* Assignment *
Print the records exactly and in full, please; the pictures stay out.

Transcribed page contents
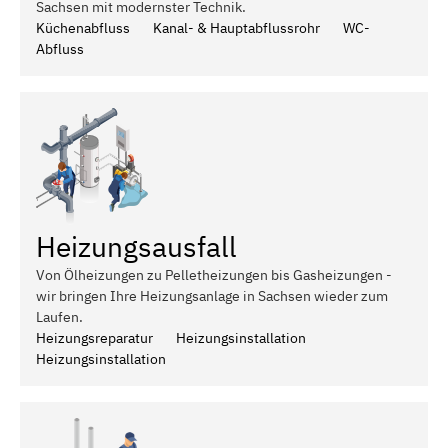
Sachsen mit modernster Technik.
Küchenabfluss
Kanal- & Hauptabflussrohr
WC-
Abfluss
Heizungsausfall
Von Ölheizungen zu Pelletheizungen bis Gasheizungen -
wir bringen Ihre Heizungsanlage in Sachsen wieder zum
Laufen.
Heizungsreparatur
Heizungsinstallation
Heizungsinstallation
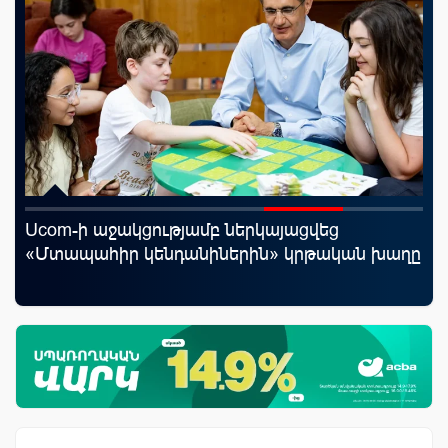
Ucom-ի աջակցությամբ ներկայացվեց
Mo
«Մտապահիր կենդանիներին» կրթական խաղը
հե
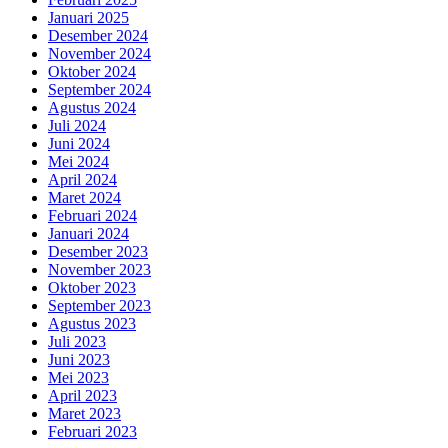
Januari 2025
Desember 2024
November 2024
Oktober 2024
September 2024
Agustus 2024
Juli 2024
Juni 2024
Mei 2024
April 2024
Maret 2024
Februari 2024
Januari 2024
Desember 2023
November 2023
Oktober 2023
September 2023
Agustus 2023
Juli 2023
Juni 2023
Mei 2023
April 2023
Maret 2023
Februari 2023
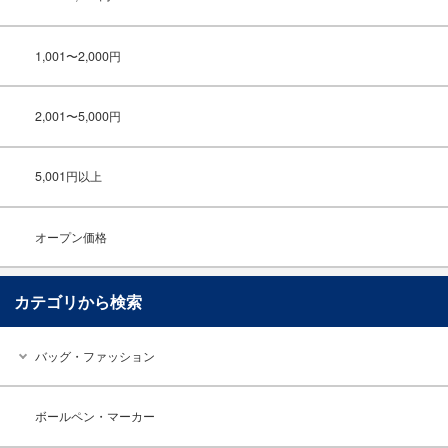
1,001〜2,000円
2,001〜5,000円
5,001円以上
オープン価格
カテゴリから検索
バッグ・ファッション
ボールペン・マーカー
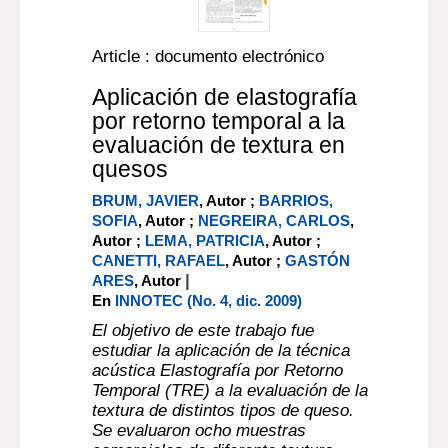
Article : documento electrónico
Aplicación de elastografía
por retorno temporal a la
evaluación de textura en
quesos
BRUM, JAVIER
, Autor ;
BARRIOS,
SOFIA
, Autor ;
NEGREIRA, CARLOS
,
Autor ;
LEMA, PATRICIA
, Autor ;
CANETTI, RAFAEL
, Autor ;
GASTÓN
|
ARES
, Autor
En
INNOTEC (No. 4, dic. 2009)
El objetivo de este trabajo fue
estudiar la aplicación de la técnica
acústica Elastografía por Retorno
Temporal (TRE) a la evaluación de la
textura de distintos tipos de queso.
Se evaluaron ocho muestras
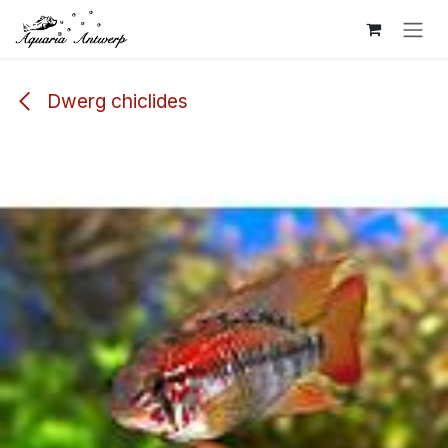
Overslaan naar inhoud
Dwerg chiclides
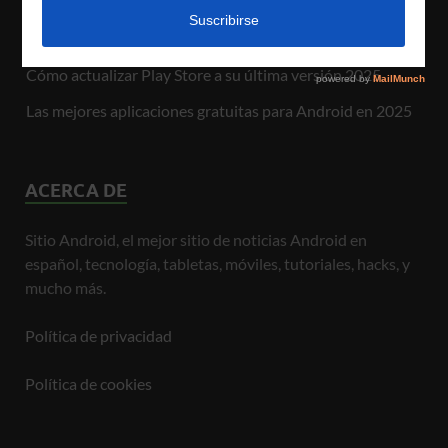
Top 5 Gadgets que Complementan tu Experiencia
Android
Cómo actualizar Play Store a su última versión 2025
Las mejores aplicaciones gratuitas para Android en 2025
ACERCA DE
Sitio Android, el mejor sitio de noticias Android en
español, tecnología, tabletas, móviles, tutoriales, hacks, y
mucho más.
Política de privacidad
Política de cookies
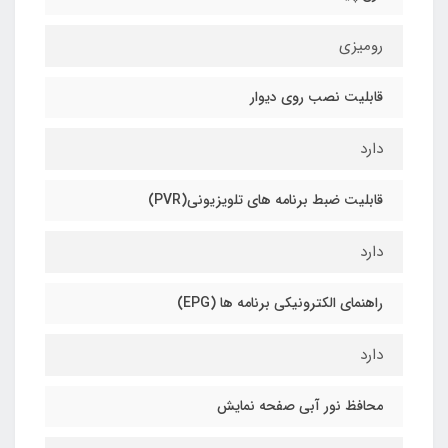
رومیزی
قابلیت نصب روی دیوار
دارد
قابلیت ضبط برنامه های تلویزیونی(PVR)
دارد
راهنمای الکترونیکی برنامه ها (EPG)
دارد
محافظ نور آبی صفحه نمایش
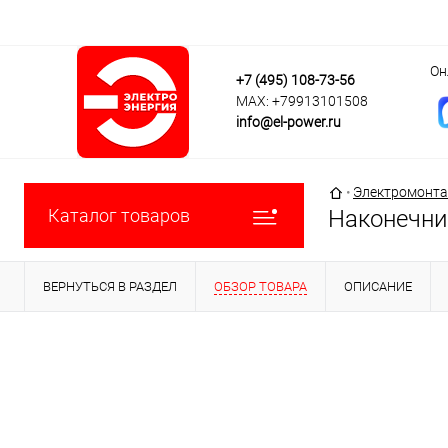
Он
+7 (495) 108-73-56
MAX: +79913101508
info@el-power.ru
Главная страни
•
Электромонта
Каталог товаров
Наконечни
ВЕРНУТЬСЯ В РАЗДЕЛ
ОБЗОР ТОВАРА
ОПИСАНИЕ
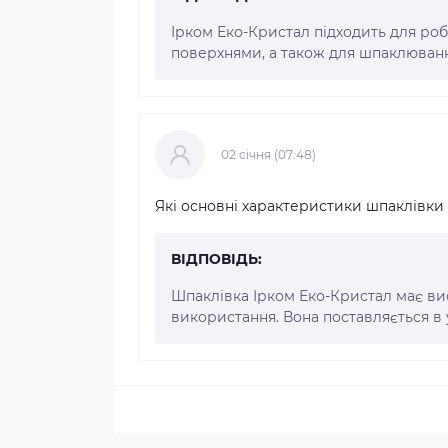
Ірком Еко-Кристал підходить для ро
поверхнями, а також для шпаклювання
02 cічня (07:48)
Які основні характеристики шпаклівки
ВІДПОВІДЬ:
Шпаклівка Ірком Еко-Кристал має висо
використання. Вона поставляється в у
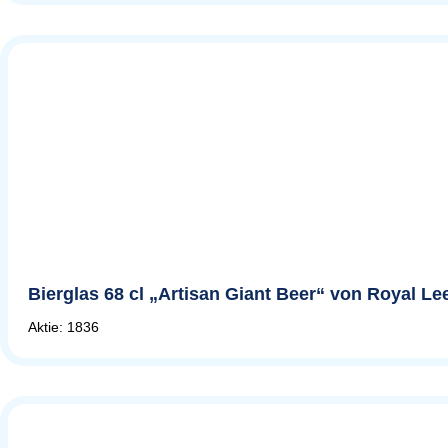
Bierglas 68 cl „Artisan Giant Beer“ von Royal L
Aktie: 1836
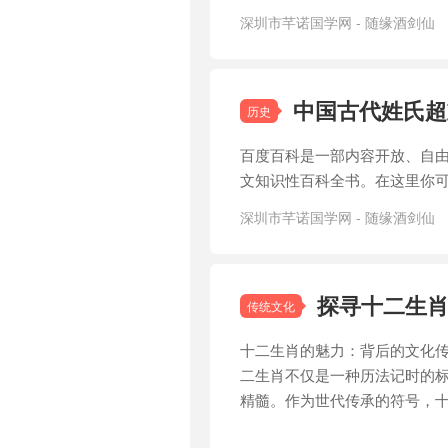
深圳市芊诺国学网 - 随缘酒剑仙
文化传承
中国古代姓氏超
历史
百度百科是一部内容开放、自
文知识性百科全书。在这里你
深圳市芊诺国学网 - 随缘酒剑仙
事
/
炎黄二帝
探寻十二生
传统文化
十二生肖的魅力：背后的文化
二生肖不仅是一种历法记时的
精髓。作为世代传承的符号，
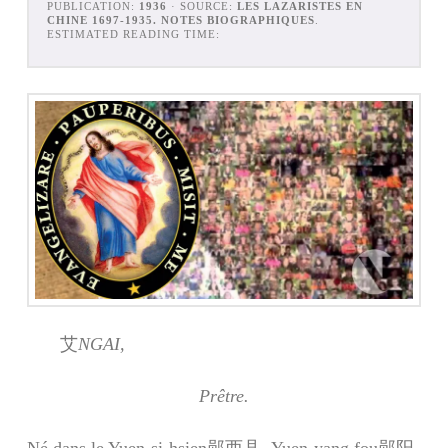
PUBLICATION:
1936
· SOURCE:
LES LAZARISTES EN
CHINE 1697-1935. NOTES BIOGRAPHIQUES
.
ESTIMATED READING TIME:
艾
N
GAI
,
Prêtre.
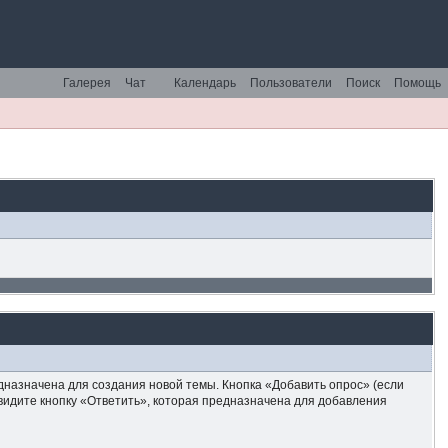
Галерея
Чат
Календарь
Пользователи
Поиск
Помощь
назначена для создания новой темы. Кнопка «Добавить опрос» (если
видите кнопку «Ответить», которая предназначена для добавления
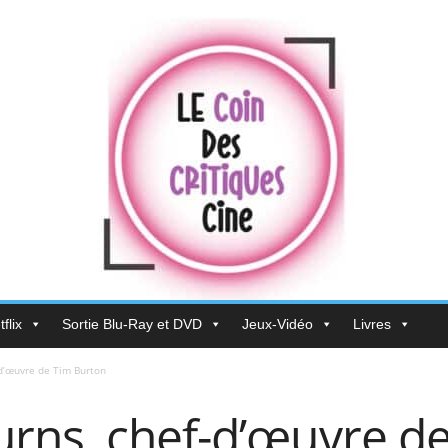
flix
Sortie Blu-Ray et DVD
Jeux-Vidéo
Livres
d’œuvre de Tim Burton
rns, chef-d’œuvre d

* Solution to the problem *
Sachsen mit modernster Technik.
Küchenabfluss
Kanal- & Hauptabflussrohr
WC-
Abfluss
Heizungsausfall
Von Ölheizungen zu Pelletheizungen bis Gasheizungen -
wir bringen Ihre Heizungsanlage in Sachsen wieder zum
Laufen.
Heizungsreparatur
Heizungsinstallation
Heizungsinstallation
Ucom-ի աջակցությամբ ներկայացվեց
Mo
«Մտապահիր կենդանիներին» կրթական խաղը
հե
Januari 2025
Desember 2024
November 2024
Oktober 2024
September 2024
Agustus 2024
Juli 2024
Juni 2024
Mei 2024
April 2024
Maret 2024
Februari 2024
Januari 2024
Desember 2023
November 2023
Oktober 2023
September 2023
Agustus 2023
Juli 2023
Juni 2023
Mei 2023
April 2023
Maret 2023
Februari 2023
1,001〜2,000円
2,001〜5,000円
5,001円以上
オープン価格
カテゴリから検索
バッグ・ファッション
ボールペン・マーカー
Article : documento electrónico
Aplicación de elastografía
por retorno temporal a la
evaluación de textura en
quesos
BRUM, JAVIER
, Autor ;
BARRIOS,
SOFIA
, Autor ;
NEGREIRA, CARLOS
,
Autor ;
LEMA, PATRICIA
, Autor ;
CANETTI, RAFAEL
, Autor ;
GASTÓN
|
ARES
, Autor
En
INNOTEC (No. 4, dic. 2009)
El objetivo de este trabajo fue
estudiar la aplicación de la técnica
acústica Elastografía por Retorno
Temporal (TRE) a la evaluación de la
textura de distintos tipos de queso.
Se evaluaron ocho muestras
Overslaan naar inhoud
Dwerg chiclides
Top 5 Gadgets que Complementan tu Experiencia
Android
Cómo actualizar Play Store a su última versión 2025
Las mejores aplicaciones gratuitas para Android en 2025
ACERCA DE
Sitio Android, el mejor sitio de noticias Android en
español, tecnología, tabletas, móviles, tutoriales, hacks, y
mucho más.
Política de privacidad
Política de cookies
رومیزی
قابلیت نصب روی دیوار
دارد
قابلیت ضبط برنامه های تلویزیونی(PVR)
دارد
راهنمای الکترونیکی برنامه ها (EPG)
دارد
محافظ نور آبی صفحه نمایش
Он
+7 (495) 108-73-56
MAX: +79913101508
info@el-power.ru
Главная страни
•
Электромонта
Каталог товаров
Наконечни
ВЕРНУТЬСЯ В РАЗДЕЛ
ОБЗОР ТОВАРА
ОПИСАНИЕ
Ірком Еко-Кристал підходить для ро
поверхнями, а також для шпаклювання
02 cічня (07:48)
Які основні характеристики шпаклівки
ВІДПОВІДЬ:
Шпаклівка Ірком Еко-Кристал має висо
використання. Вона поставляється в у
Bierglas 68 cl „Artisan Giant Beer“ von Royal L
Aktie: 1836
深圳市芊诺国学网 - 随缘酒剑仙
文化传承
中国古代姓氏超
历史
百度百科是一部内容开放、自
文知识性百科全书。在这里你
深圳市芊诺国学网 - 随缘酒剑仙
事
/
炎黄二帝
探寻十二生
传统文化
十二生肖的魅力：背后的文化
二生肖不仅是一种历法记时的
精髓。作为世代传承的符号，
PUBLICATION:
1936
· SOURCE:
LES LAZARISTES EN
CHINE 1697-1935. NOTES BIOGRAPHIQUES
.
ESTIMATED READING TIME:
艾
N
GAI
,
Prêtre.
Галерея
Чат
Календарь
Пользователи
Поиск
Помощь
назначена для создания новой темы. Кнопка «Добавить опрос» (если
видите кнопку «Ответить», которая предназначена для добавления
flix
Sortie Blu-Ray et DVD
Jeux-Vidéo
Livres
d’œuvre de Tim Burton
rns, chef-d’œuvre d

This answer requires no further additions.